Rebeca Argudo-ABC
- Mientras el ministro tecleaba sus ingeniosas ocurrencias la ola de incendios en España dejaba un preocupante saldo
La ministra Morant (la que defendía la honradez de quien había accedido a la función pública mediante falsificación) apelaba a «recuperar la humanidad». Duró menos el propósito de lo que me dura a mí el muy firme de hacer dieta. Lo que tardó en producirse un incendio en una comunidad presidida por la oposición. Menos todavía que yo en abandonar el abono del gimnasio tardó el ministro Puente en precipitarse al teclado, con la dopamina a topísimo y el wifi con todas las rayitas. «Queréis libertazz, pocos impuestos y servicios de bomberos bien dimensionados. Y claro, todo no se puede»; «Este (refiriéndose al incendio en Zahara de los Atunes) a Mañueco le pilla más cerca que los de CyL. Igual puede echarle una mano a Juanma»; «¿Te ha contado qué tal el tiempo en Cádiz? En CyL está calentita la cosa (en respuesta a un tweet de Feijóo diciendo que estaba en permanente contacto con Alfonso Mañueco por la evolución de los incendios)».
Mientras el ministro tecleaba sus ingeniosas ocurrencias (satisfecho, imagino, con el trabajo bien hecho) la ola de incendios en España dejaba un preocupante saldo: ardían Las Médulas, el fuego se quedaba a los pies de Itálica, moría un hombre en Tres Cantos y otro en Nogarejas, miles de personas eran evacuadas de sus casas, más de 28.000 hectáreas eran arrasadas… Pero, al ministro, las críticas a sus chascarrillos, a la burda utilización del drama ajeno para atacar al oponente, le parecía una inaceptable injerencia en su derecho a la libertad de expresión. Que se había sentido «lapidado», decía. Parece que Óscar Puente entiende que la libertad de expresión que le ampara a él para expresarse en redes como un hooligan, impermeable a la más mínima responsabilidad institucional y decoro debido al cargo, no ampara al resto, al españolito de a pie, para criticar tan reprobable actitud: comportarse públicamente como un zafio arrabalero, irrespetuoso con el dolor y el sufrimiento de una parte de la ciudadanía, mientras se ostenta un cargo público quizá esté amparado por un derecho fundamental (si nos ponemos rigurosos), pero ni es honorable ni admirable. No parece ético y, mucho menos, estético.

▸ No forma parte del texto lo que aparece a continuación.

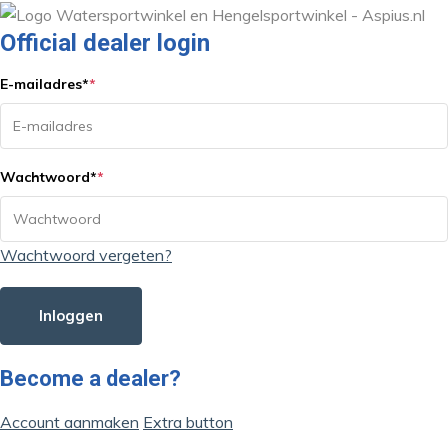
Official dealer login
E-mailadres
*
*
Wachtwoord
*
*
Wachtwoord vergeten?
Inloggen
Become a dealer?
Account aanmaken
Extra button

Los tweets, eso sí, los ha eliminado. Como no eran bromas de mal gusto, ni choteo inoportuno, ni eran irrespetuosas frivolidades, pues las ha hecho desaparecer. Como si la indecencia admitiese reseteo. Que no se ha cachondeado de nada, nos dice, ni ha hecho coñas. Que nos equivocamos y le malinterpretamos. ¿Por quién le toman? ¿Van a ser tan miserables de creer a sus propios ojos en lugar de en su palabra? Y mientras nosotros miramos, estupefactos, cómo nos esconde de nuevo la bolita de su indecencia sin disimulo alguno y ante nuestros propios ojos, él dentro de nada, a la que nos descuidemos, volverá a sentarse remangado frente al teclado, sacará de nuevo sus cerillas y un bidón de gasolina y hará uso desprejuiciado de su peculiar manera de entender la libertad de expresión y el ejercicio de la responsabilidad institucional. Lo de la educación más básica y el respeto ya si eso.